Chronique

Baptiste Trotignon, Minino Garay

Chimichurri

Baptiste Trotignon (p), Minino Garay (perc)

Label / Distribution : Okeh Records

Cela fait déjà plus de six ans que les deux musiciens collaborent ensemble − essentiellement sur scène depuis qu’ils se sont rencontrés lors d’une tournée en Argentine − mais c’est seulement en mai 2015, à Buenos Aires, qu’ils enregistrent ce premier album. Un piano qui résonne par l’avant, par l’arrière, des percussions qui semblent courir entre main droite et main gauche (soit pour les suivre, soit pour les entraîner) et surtout peu de ces silences empruntés dans lesquels, parfois, un timide mais trop respectueux dialogue tente de s’instaurer - ce disque sans préambule nous livre, comme à l’état brut, toute la complicité acquise par les deux musiciens lors de leurs communes tournées. Voix s’élançant ensemble.

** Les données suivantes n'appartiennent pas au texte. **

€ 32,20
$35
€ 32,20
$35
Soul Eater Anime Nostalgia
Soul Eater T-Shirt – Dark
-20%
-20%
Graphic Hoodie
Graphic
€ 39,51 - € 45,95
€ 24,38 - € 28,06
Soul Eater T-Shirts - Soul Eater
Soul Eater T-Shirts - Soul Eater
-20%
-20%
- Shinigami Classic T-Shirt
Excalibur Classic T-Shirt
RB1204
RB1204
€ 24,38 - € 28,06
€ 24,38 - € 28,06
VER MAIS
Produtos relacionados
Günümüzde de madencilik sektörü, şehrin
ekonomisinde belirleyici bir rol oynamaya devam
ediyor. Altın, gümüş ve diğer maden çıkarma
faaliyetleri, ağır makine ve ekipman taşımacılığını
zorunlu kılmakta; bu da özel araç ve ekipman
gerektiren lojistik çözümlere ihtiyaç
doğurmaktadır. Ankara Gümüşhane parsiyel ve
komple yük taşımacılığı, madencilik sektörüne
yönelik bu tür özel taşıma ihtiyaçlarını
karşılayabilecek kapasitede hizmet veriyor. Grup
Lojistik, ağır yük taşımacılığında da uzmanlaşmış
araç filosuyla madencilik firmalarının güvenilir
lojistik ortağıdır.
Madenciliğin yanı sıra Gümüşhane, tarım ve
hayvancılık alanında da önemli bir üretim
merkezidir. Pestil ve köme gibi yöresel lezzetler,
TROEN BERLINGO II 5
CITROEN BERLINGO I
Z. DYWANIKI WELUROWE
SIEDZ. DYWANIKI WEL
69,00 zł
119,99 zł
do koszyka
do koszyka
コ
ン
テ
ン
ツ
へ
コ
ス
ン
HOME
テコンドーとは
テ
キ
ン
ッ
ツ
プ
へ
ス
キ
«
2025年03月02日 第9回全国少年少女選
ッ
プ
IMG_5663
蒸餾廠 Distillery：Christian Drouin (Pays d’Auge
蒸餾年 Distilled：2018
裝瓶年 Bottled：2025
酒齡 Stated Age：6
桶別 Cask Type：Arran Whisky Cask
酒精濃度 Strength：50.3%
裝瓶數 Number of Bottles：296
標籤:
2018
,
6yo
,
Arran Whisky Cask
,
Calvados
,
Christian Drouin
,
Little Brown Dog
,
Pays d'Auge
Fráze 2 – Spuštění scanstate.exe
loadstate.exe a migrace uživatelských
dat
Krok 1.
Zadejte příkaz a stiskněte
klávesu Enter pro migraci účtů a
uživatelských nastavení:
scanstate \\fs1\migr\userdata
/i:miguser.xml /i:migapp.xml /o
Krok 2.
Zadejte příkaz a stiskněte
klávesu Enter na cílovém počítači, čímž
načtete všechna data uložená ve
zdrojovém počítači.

Le pianiste et le percussionniste, pourtant séparés en studio par la vitre d’une cabine, semblent, sur ce disque, jouer presque côte à côte comme le suggère la pochette de l’album, si proches l’un de l’autre qu’on n’est guère surpris, à l’écoute de leur musique, de ressentir cette joyeuse impression d’être nous aussi près d’eux : nous voilà, auditeur anonyme, sans visage, subitement et silencieusement métamorphosé en cette fine et discrète glace transparente qui mesurait la distance entre les musiciens durant les sessions. L’Europe et l’Amérique que les deux musiciens, l’un argentin, l’autre français, ont cherché à rapprocher sur cet album, n’ont plus d’autre frontière − provisoire − que cette fête improvisée, semble-t-il, au milieu de la route.

Le répertoire qu’ils ont choisi d’interpréter joue sûrement pour beaucoup dans l’étrange et chaleureux plaisir d’écoute que procure ce disque. En plus de quelques compositions du pianiste, un grand nombre de mélodies populaires : « West Side Story » de Leonard Bernstein, « Jenny Wren » de McCartney, des standards de jazz (de Monk et de Charlie Parker) et deux tangos de Carlos Gardel, étoffent en effet ce disque échevelé. Mais la formule en duo, très appréciée par Trotignon (qui possède par ailleurs une grande expérience de la performance solitaire) ajoute aussi toute sa simplicité (ce dernier la trouve d’ailleurs très apaisante tant elle permet aux interprètes de communiquer plus facilement). Enfin, et surtout, il y a l’engagement physique de chacun des musiciens (jusqu’à la voix, jusqu’au chant chez Minino), cette réjouissante énergie dépensée tout au long du disque et qui fait que l’on n’y entend pas seulement de la musique enregistrée mais des musiciens en train de la jouer, et mieux, de l’inventer.